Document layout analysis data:
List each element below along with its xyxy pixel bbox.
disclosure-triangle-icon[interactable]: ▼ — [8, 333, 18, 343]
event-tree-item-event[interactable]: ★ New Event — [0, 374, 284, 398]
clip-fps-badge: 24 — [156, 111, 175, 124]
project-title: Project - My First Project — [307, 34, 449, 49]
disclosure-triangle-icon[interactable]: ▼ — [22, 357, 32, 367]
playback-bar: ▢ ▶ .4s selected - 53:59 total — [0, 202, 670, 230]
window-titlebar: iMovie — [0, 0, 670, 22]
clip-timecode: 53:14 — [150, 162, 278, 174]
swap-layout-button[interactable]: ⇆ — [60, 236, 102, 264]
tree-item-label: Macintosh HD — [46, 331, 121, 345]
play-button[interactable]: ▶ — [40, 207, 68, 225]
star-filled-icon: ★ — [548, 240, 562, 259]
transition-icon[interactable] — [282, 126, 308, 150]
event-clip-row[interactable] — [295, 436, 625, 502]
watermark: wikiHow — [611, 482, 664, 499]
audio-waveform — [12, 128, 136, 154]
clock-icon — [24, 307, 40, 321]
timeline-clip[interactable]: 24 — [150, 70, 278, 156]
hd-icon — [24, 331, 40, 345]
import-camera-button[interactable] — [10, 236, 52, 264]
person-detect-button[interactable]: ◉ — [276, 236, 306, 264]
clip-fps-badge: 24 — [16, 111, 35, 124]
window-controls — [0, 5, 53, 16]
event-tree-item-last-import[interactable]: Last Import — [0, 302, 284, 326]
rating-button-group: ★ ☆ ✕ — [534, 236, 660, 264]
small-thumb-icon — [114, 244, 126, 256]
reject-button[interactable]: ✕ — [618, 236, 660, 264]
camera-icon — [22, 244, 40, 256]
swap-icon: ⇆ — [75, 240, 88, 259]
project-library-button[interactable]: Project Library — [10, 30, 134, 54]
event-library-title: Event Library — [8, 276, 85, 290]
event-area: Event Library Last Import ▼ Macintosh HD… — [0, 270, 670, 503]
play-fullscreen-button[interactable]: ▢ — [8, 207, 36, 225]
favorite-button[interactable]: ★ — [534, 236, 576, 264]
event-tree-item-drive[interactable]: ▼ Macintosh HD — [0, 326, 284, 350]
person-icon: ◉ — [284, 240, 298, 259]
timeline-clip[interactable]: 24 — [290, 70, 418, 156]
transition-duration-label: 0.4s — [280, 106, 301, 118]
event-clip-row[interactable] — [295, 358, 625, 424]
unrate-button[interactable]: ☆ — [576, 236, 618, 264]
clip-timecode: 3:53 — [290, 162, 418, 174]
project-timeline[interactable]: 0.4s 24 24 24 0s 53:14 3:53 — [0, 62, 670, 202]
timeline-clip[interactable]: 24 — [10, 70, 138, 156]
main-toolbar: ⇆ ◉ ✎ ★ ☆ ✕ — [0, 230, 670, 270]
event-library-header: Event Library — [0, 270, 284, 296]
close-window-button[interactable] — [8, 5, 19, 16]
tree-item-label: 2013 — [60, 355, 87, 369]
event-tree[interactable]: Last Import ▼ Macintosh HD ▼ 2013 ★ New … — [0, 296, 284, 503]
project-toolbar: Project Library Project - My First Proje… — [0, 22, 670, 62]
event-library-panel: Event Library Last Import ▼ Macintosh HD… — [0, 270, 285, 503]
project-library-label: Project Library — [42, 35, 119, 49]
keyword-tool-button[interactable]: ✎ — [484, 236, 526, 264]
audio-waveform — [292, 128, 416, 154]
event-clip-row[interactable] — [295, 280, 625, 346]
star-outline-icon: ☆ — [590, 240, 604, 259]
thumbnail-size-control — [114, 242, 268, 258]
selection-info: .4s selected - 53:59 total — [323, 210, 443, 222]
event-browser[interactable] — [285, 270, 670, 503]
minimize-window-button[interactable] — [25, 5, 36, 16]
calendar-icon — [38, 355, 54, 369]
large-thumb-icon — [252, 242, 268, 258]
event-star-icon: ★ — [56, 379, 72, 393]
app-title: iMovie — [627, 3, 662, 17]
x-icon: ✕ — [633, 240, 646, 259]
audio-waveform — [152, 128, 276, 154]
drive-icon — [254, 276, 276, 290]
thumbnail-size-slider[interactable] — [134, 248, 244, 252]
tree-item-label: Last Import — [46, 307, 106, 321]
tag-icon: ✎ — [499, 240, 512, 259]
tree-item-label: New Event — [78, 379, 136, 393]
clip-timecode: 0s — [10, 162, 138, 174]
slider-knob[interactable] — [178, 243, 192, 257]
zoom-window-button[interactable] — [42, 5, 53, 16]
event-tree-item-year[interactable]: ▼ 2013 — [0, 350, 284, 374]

#### Aim of the task:
Every line above with the word "timecode" belongs in the answer, copied as written.

#### Exercise result:
clip-timecode: 53:14 — [150, 162, 278, 174]
clip-timecode: 3:53 — [290, 162, 418, 174]
clip-timecode: 0s — [10, 162, 138, 174]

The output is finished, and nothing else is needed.